Tessman signs Okanagan Charter, committing to holistic health for NMU


Katarina Rothhorn/NW

OFFICIAL SIGNING — President Brock Tessman formally signs the Okanagan Charter on April 26. The charter is a commitment by NMU to support and implement holistic health programs and initiatives for students, staff and faculty.

Katarina Rothhorn

On Wednesday, April 26 at 1 p.m. NMU President Brock Tessman signed the Okanagan Charter and formally committed NMU to “embed health into all aspects of campus culture and to lead health promotion action and collaboration locally and globally,” according to the charter.

With Tessman’s signature, NMU became the seventeenth university in the United States to commit to the holistic health commitments outlined in the Okanagan Charter. The charter was created in 2015 at the International Conference on Health Promoting Universities and Colleges at the Okanagan campus of The University of British Columbia. The goal of its creation is to create an adaptable framework for higher education institutions to promote health and wellbeing for students. 

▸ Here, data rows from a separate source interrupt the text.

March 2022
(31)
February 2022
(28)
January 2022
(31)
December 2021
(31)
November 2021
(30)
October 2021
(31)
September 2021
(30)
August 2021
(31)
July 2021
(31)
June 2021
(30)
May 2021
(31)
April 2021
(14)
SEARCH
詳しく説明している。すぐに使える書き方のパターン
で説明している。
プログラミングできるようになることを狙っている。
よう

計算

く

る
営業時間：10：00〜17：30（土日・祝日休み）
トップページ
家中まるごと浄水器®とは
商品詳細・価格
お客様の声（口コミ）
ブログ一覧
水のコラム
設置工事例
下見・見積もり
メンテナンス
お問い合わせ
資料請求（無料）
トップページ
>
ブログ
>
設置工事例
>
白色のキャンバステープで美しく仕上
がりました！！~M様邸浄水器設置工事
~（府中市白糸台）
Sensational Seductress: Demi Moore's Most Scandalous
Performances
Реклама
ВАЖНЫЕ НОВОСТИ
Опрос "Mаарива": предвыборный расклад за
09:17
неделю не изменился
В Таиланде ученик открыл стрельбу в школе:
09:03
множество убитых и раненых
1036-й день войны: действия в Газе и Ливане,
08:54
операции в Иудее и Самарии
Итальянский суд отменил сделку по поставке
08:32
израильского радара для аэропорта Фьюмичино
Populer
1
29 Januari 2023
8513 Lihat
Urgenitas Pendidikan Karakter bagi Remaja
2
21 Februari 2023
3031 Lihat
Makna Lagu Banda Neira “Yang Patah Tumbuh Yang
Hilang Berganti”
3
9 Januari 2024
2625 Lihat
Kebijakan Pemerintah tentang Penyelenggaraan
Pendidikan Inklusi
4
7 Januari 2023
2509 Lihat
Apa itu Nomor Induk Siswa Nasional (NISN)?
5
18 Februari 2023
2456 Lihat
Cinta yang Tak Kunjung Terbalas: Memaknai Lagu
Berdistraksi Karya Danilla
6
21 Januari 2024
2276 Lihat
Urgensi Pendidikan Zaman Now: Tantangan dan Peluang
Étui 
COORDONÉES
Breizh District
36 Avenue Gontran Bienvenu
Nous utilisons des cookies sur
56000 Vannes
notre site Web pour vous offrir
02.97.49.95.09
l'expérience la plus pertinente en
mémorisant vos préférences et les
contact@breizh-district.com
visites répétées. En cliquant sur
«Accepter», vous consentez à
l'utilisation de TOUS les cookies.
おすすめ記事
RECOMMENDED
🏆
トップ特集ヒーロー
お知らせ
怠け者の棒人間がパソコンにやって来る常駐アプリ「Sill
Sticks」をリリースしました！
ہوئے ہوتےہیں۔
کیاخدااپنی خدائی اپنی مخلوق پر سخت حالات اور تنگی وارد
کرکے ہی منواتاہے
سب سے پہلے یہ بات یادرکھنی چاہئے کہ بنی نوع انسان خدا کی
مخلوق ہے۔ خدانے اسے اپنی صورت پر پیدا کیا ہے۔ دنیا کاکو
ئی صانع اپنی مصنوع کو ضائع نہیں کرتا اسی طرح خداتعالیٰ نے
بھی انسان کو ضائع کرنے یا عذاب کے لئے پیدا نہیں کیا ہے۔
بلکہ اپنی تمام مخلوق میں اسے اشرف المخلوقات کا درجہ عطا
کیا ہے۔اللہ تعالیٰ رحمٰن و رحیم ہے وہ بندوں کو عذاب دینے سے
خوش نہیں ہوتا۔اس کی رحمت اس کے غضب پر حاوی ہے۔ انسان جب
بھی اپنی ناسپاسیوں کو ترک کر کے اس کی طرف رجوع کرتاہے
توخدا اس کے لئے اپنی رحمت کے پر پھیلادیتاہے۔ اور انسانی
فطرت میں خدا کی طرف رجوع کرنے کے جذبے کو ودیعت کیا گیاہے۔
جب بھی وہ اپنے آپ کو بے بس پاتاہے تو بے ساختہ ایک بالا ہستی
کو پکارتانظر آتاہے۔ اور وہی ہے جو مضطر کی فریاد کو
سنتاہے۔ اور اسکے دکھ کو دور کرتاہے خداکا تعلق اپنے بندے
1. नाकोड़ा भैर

“A lot of really great things are happening at Northern Michigan University already in those areas,” Tessman said. “But I think that the signing of the charter reflects a new level of commitment as we look to the future and as we think about new ways to leverage our teaching, our research and our service in promotion of health and well being.”

The prompting behind NMU’s signing of this charter came about during former President Kerri Schuiling’s time in office, following a series of mental health outcries from students. During the summer of 2022, former Board of Trustee member James Haveman was hired to conduct a Healthy NMU report which included interviews of students, staff and faculty.

One of the results of the report suggested the signing of the Okanagan Charter and developing more localized wellbeing resources for students, faculty and staff. 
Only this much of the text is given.